##### Record set

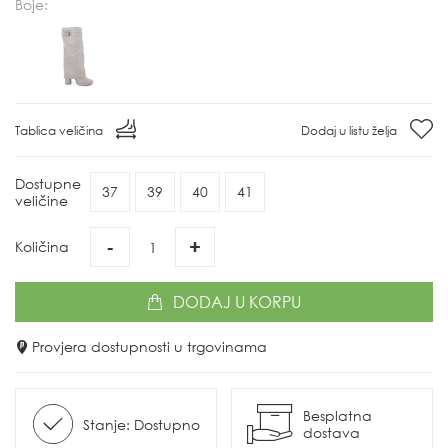
Boje:
Tablica veličina
Dodaj u listu želja
Dostupne
37
39
40
41
veličine
-
+
Količina
DODAJ
U KORPU
Provjera dostupnosti u trgovinama
Besplatna
Stanje: Dostupno
dostava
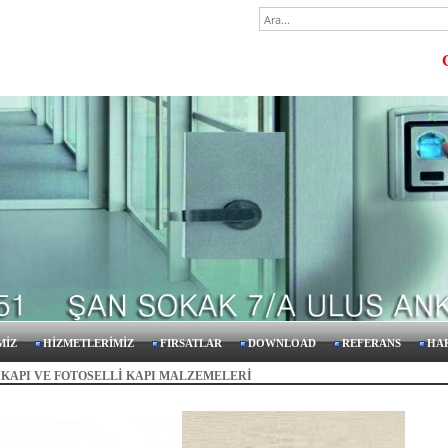
GÜ
MİZ
HİZMETLERİMİZ
FIRSATLAR
DOWNLOAD
REFERANS
HA
KAPI VE FOTOSELLİ KAPI MALZEMELERİ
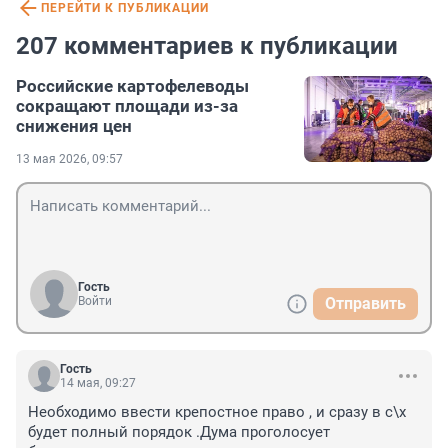
ПЕРЕЙТИ К ПУБЛИКАЦИИ
207 комментариев к публикации
Российские картофелеводы
сокращают площади из-за
снижения цен
13 мая 2026, 09:57
Гость
Войти
Отправить
Гость
14 мая, 09:27
Необходимо ввести крепостное право , и сразу в с\х 
будет полный порядок .Дума проголосует 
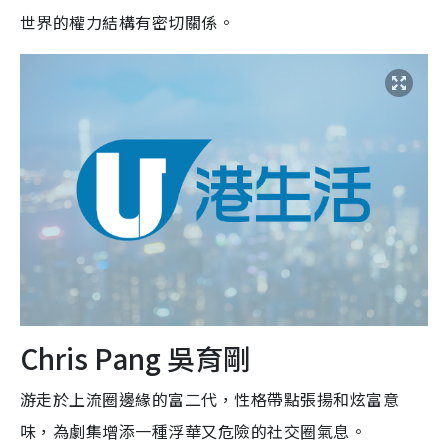
世界的權力結構有密切關係。
Chris Pang 吳育剛
游走於上流圈邊緣的富二代，性格帶點張揚和炫富意
味，為劇集增添一種浮華又危險的社交圈氣息。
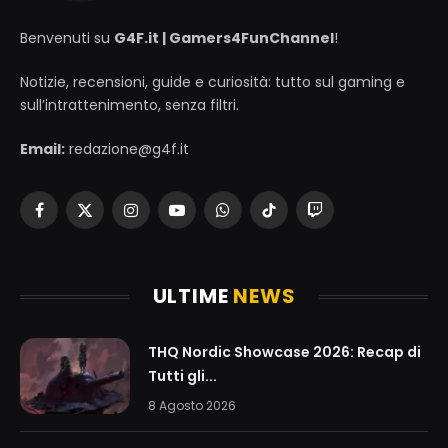
Benvenuti su
G4F.it | Gamers4FunChannel
!
Notizie, recensioni, guide e curiosità: tutto sul gaming e
sull’intrattenimento, senza filtri.
Email:
redazione@g4f.it
Facebook
X
Instagram
YouTube
WhatsApp
TikTok
Twitch
(Twitter)
ULTIME
NEWS
THQ Nordic Showcase 2026: Recap di
Tutti gli...
8 Agosto 2026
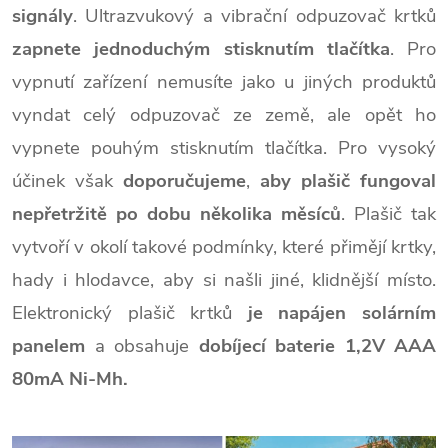
signály
. Ultrazvukový a vibrační odpuzovač krtků
zapnete jednoduchým stisknutím tlačítka
. Pro
vypnutí zařízení nemusíte jako u jiných produktů
vyndat celý odpuzovač ze země, ale opět ho
vypnete pouhým stisknutím tlačítka. Pro vysoký
účinek však
doporučujeme
,
aby plašič fungoval
nepřetržitě po dobu několika měsíců
. Plašič tak
vytvoří v okolí takové podmínky, které přimějí krtky,
hady i hlodavce, aby si našli jiné, klidnější místo.
Elektronický plašič krtků
je napájen solárním
panelem
a obsahuje
dobíjecí baterie 1,2V AAA
80mA Ni-Mh.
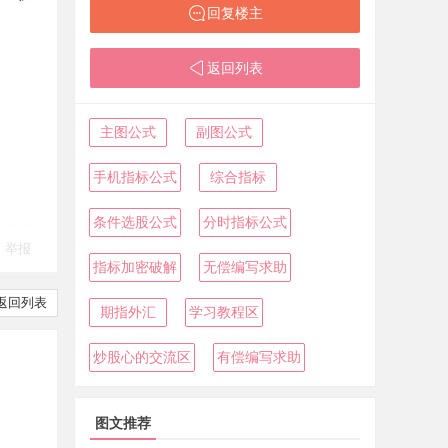
回复楼主
返回列表
主图公式
副图公式
手机指标公式
综合指标
条件选股公式
分时指标公式
举报
指标加密破解
无偿编写求助
返回列表
期指外汇
学习教程区
炒股心的交流区
有偿编写求助
图文推荐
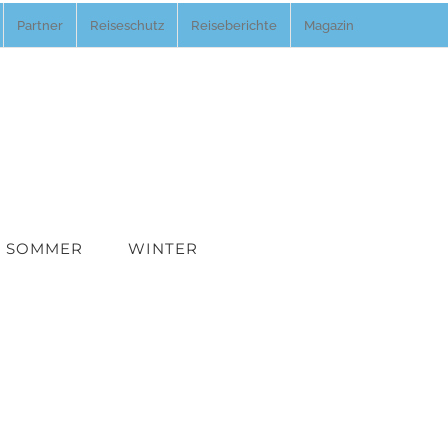
Partner
Reiseschutz
Reiseberichte
Magazin
SOMMER
WINTER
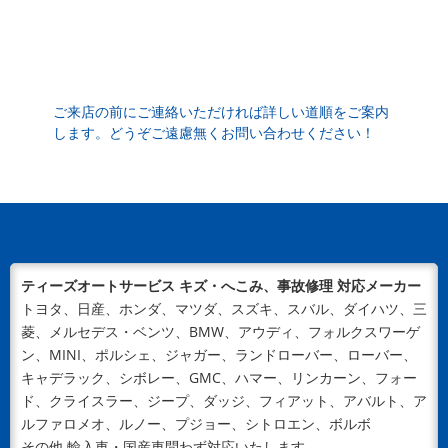
2024/05/29
NEWS
バンパー・ドアなどの車修理は宮崎市の【ティーズオー
トサービス】へ ～ボディに穴が空いてしまうシチュエ
ーションとは～
バンパーやドアなどボディに穴が空いてしまうことも…
ご来店の前にご連絡いただければ詳しい道順をご案内
します。どうぞご遠慮無くお問い合わせください！
車はタフな乗り物ですが、時間の経過や事故によって何
らかのトラブルが起きてしまうも...
2024/04/18
NEWS
新ウェブサイトをOPENいたしました！
平素は格別のご高配を賜り、厚く御礼申し上げます。こ
の度、ティーズオートサービスのウェブサイトを新規オ
ティーズオートサービス キズ・へこみ、事故修理 対応メーカー
ープンいたしました！地域に信頼...
トヨタ、日産、ホンダ、マツダ、スズキ、スバル、ダイハツ、三
菱、メルセデス・ベンツ、BMW、アウディ、フォルクスワーゲ
ン、MINI、ポルシェ、ジャガー、ランドローバー、ローバー、
キャデラック、シボレー、GMC、ハマー、リンカーン、フォー
ド、クライスラー、ジープ、ダッジ、フィアット、アバルト、ア
ルファロメオ、ルノー、プジョー、シトロエン、ボルボ
その他 輸入車・国産車問わず対応いたします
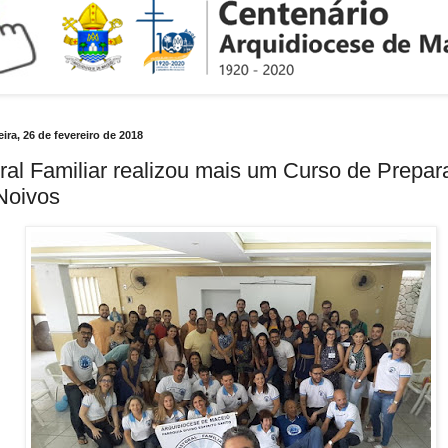
ira, 26 de fevereiro de 2018
ral Familiar realizou mais um Curso de Prepa
Noivos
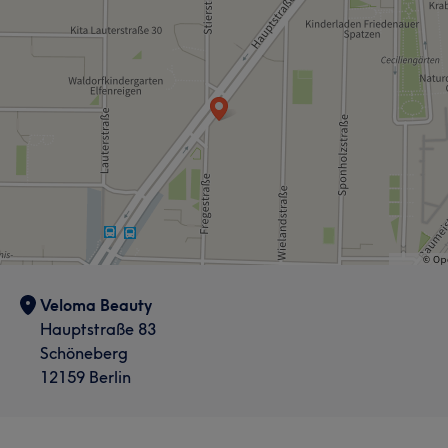
Veloma Beauty
Hauptstraße 83
Schöneberg
12159 Berlin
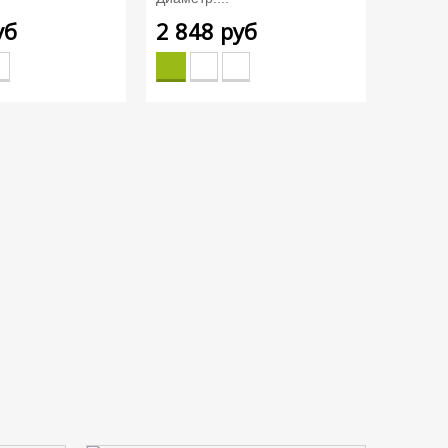
уб
2 848 руб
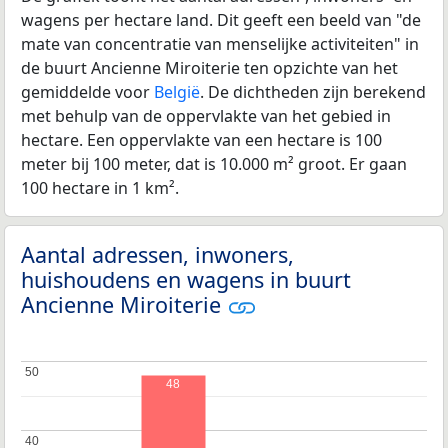
wagens per hectare land. Dit geeft een beeld van "de
mate van concentratie van menselijke activiteiten" in
de buurt Ancienne Miroiterie ten opzichte van het
gemiddelde voor
België
. De dichtheden zijn berekend
met behulp van de oppervlakte van het gebied in
hectare. Een oppervlakte van een hectare is 100
meter bij 100 meter, dat is 10.000 m² groot. Er gaan
100 hectare in 1 km².
Aantal adressen, inwoners,
huishoudens en wagens in buurt
Ancienne Miroiterie
50
50
48
40
40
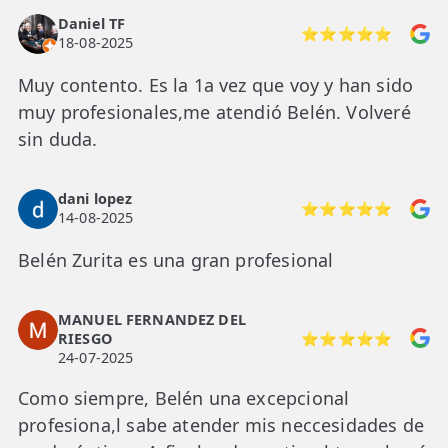
Daniel TF
⭐⭐⭐⭐⭐
18-08-2025
Muy contento. Es la 1a vez que voy y han sido
muy profesionales,me atendió Belén. Volveré
sin duda.
dani lopez
⭐⭐⭐⭐⭐
14-08-2025
Belén Zurita es una gran profesional
MANUEL FERNANDEZ DEL
RIESGO
⭐⭐⭐⭐⭐
24-07-2025
Como siempre, Belén una excepcional
profesiona,l sabe atender mis neccesidades de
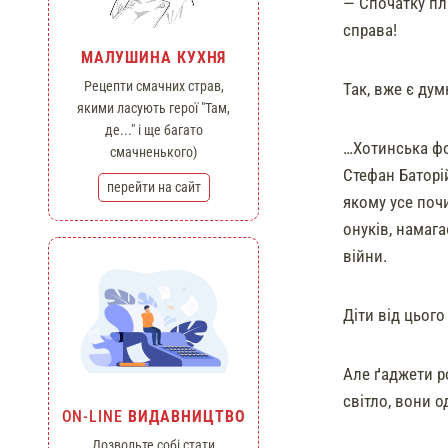
— Спочатку пла
справа!
МАЛУШИНА КУХНЯ
Рецепти смачних страв,
Так, вже є дум
якими ласують герої "Там,
де..." і ще багато
…Хотинська фор
смачненького)
Стефан Баторій
перейти на сайт
якому усе почи
онуків, намага
війни.
Діти від цього
Але ґаджети р
світло, вони о
ON-LINE
ВИДАВНИЦТВО
Дозвольте собі стати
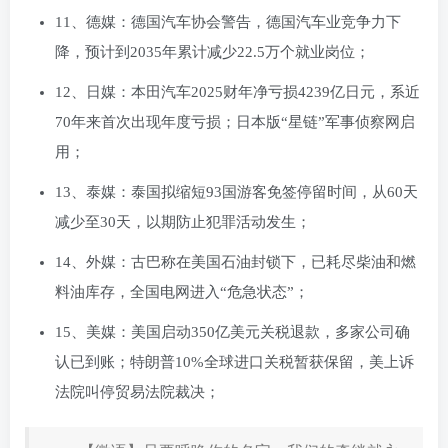
11、德媒：德国汽车协会警告，德国汽车业竞争力下
降，预计到2035年累计减少22.5万个就业岗位；
12、日媒：本田汽车2025财年净亏损4239亿日元，系近
70年来首次出现年度亏损；日本版“星链”军事侦察网启
用；
13、泰媒：泰国拟缩短93国游客免签停留时间，从60天
减少至30天，以期防止犯罪活动发生；
14、外媒：古巴称在美国石油封锁下，已耗尽柴油和燃
料油库存，全国电网进入“危急状态”；
15、美媒：美国启动350亿美元关税退款，多家公司确
认已到账；特朗普10%全球进口关税暂获保留，美上诉
法院叫停贸易法院裁决；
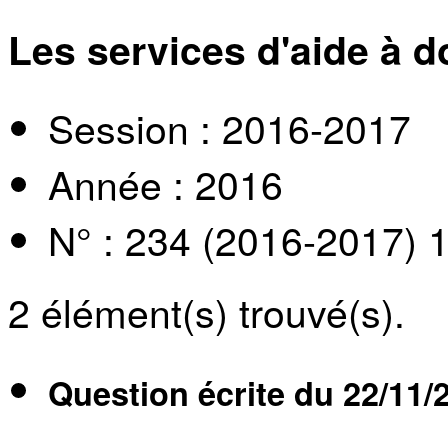
Les services d'aide à d
Session : 2016-2017
Année : 2016
N° : 234 (2016-2017) 
2
élément(s) trouvé(s).
Question écrite du
22/11/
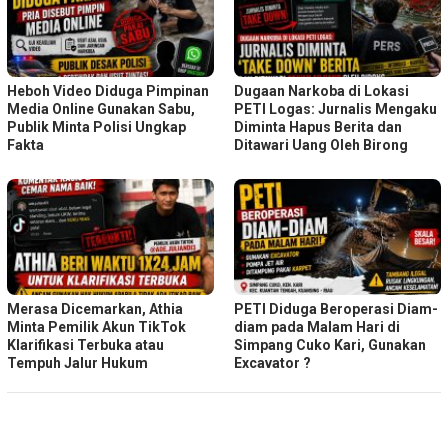
Heboh Video Diduga Pimpinan
Dugaan Narkoba di Lokasi
Media Online Gunakan Sabu,
PETI Logas: Jurnalis Mengaku
Publik Minta Polisi Ungkap
Diminta Hapus Berita dan
Fakta
Ditawari Uang Oleh Birong
Merasa Dicemarkan, Athia
PETI Diduga Beroperasi Diam-
Minta Pemilik Akun TikTok
diam pada Malam Hari di
Klarifikasi Terbuka atau
Simpang Cuko Kari, Gunakan
Tempuh Jalur Hukum
Excavator ?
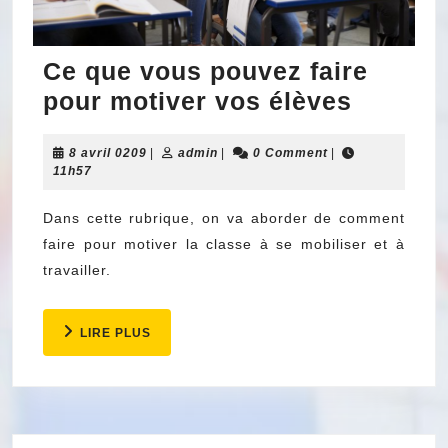
Ce que vous pouvez faire
Ce
pour motiver vos élèves
que
8
admin
8 avril 0209
|
admin
|
0 Comment
|
vous
avril
11h57
pouvez
0209
faire
Dans cette rubrique, on va aborder de comment
faire pour motiver la classe à se mobiliser et à
pour
travailler.
motiver
vos
LIRE
LIRE PLUS
élèves
PLUS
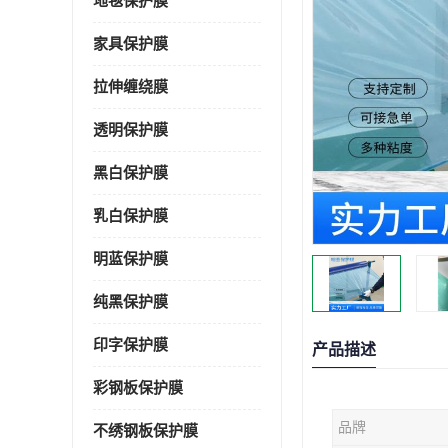
地毯保护膜
家具保护膜
拉伸缠绕膜
透明保护膜
黑白保护膜
乳白保护膜
明蓝保护膜
纯黑保护膜
印字保护膜
产品描述
彩钢板保护膜
品牌
不绣钢板保护膜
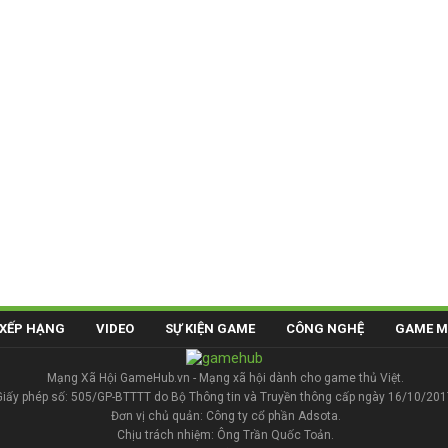
XẾP HẠNG
VIDEO
SỰ KIỆN GAME
CÔNG NGHỆ
GAME M
Mạng Xã Hội GameHub.vn - Mạng xã hội dành cho game thủ Việt.
Giấy phép số: 505/GP-BTTTT do Bộ Thông tin và Truyền thông cấp ngày 16/10/201
Đơn vị chủ quản: Công ty cổ phần Adsota.
Chịu trách nhiệm: Ông Trần Quốc Toản.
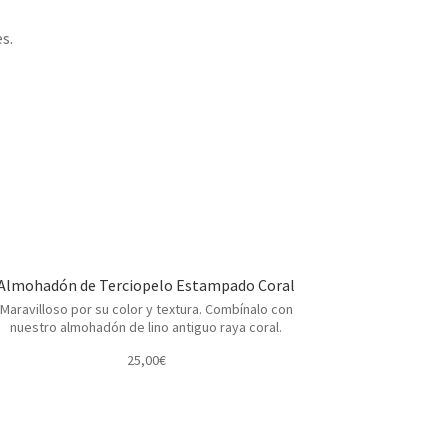
s.
Almohadón de Terciopelo Estampado Coral
Maravilloso por su color y textura. Combínalo con
nuestro almohadón de lino antiguo raya coral.
25,00
€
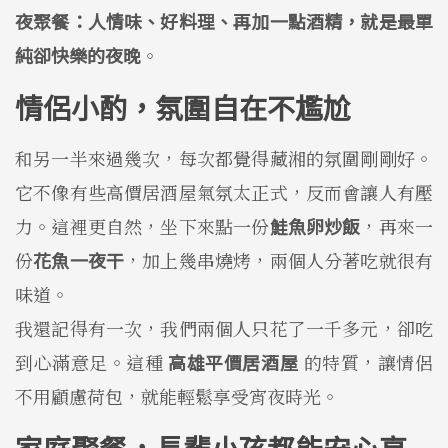
夜聚餐：人情味、好料理、再加一點酒精，就是最單
純卻快樂的夜晚
。
情侶小酌，氛圍自在不尷尬
和另一半來過幾次，每次都覺得藏湘的氛圍剛剛好。
它不像有些高價居酒屋氣氛太正式，反而會讓人有壓
力。這裡更自然，坐下來點一份
鮭魚卵炒飯
，再來一
份
花魚一夜干
，加上幾串燒烤，兩個人分著吃就很有
味道。
我還記得有一次，我們兩個人只花了一千多元，卻吃
到心滿意足。這種
高雄平價居酒屋
的特質，讓情侶
不用顧慮荷包，就能輕鬆享受宵夜時光。
家庭聚餐，長輩小孩都能安心享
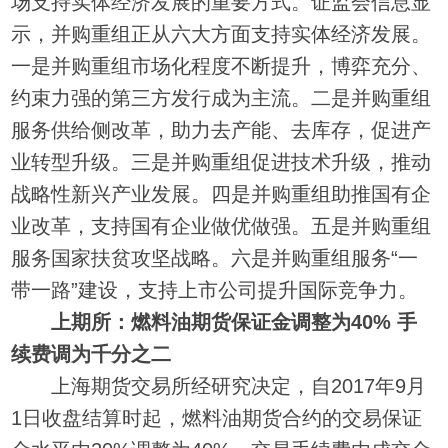
场支持实体经济发展的重要方式。证监会信息显
示，并购重组正从六大方面支持实体经济发展。
一是并购重组市场化程度不断提升，博弈充分、
约束力强的第三方发行成为主流。二是并购重组
服务供给侧改革，助力去产能、去库存，促进产
业转型升级。三是并购重组促进技术升级，推动
战略性新兴产业发展。四是并购重组助推国有企
业改革，支持国有企业做优做强。五是并购重组
服务国家扶贫攻坚战略。六是并购重组服务“一
带一路”建设，支持上市公司提升国际竞争力。
上期所：燃料油期货保证金调整为40% 手
续费调为千分之二
上海期货交易所经研究决定，自2017年9月
1日收盘结算时起，燃料油期货合约的交易保证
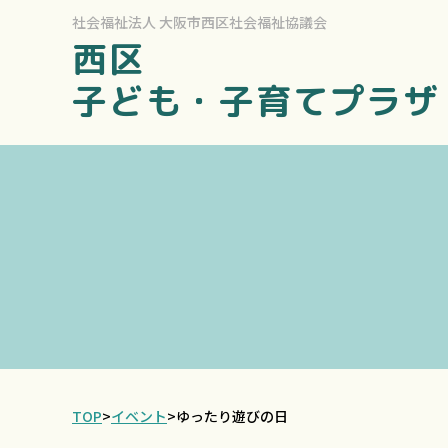
社会福祉法人
大阪市西区社会福祉協議会
西区
子ども・子育てプラザ
TOP
>
イベント
>
ゆったり遊びの日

##########

◆ Exercise description: Go through the entries above and report each line with the string "odpuzovač" in it.

◆ Problem solution:
. Ultrazvukový a vibrační odpuzovač krtků
vyndat celý odpuzovač ze země, ale opět ho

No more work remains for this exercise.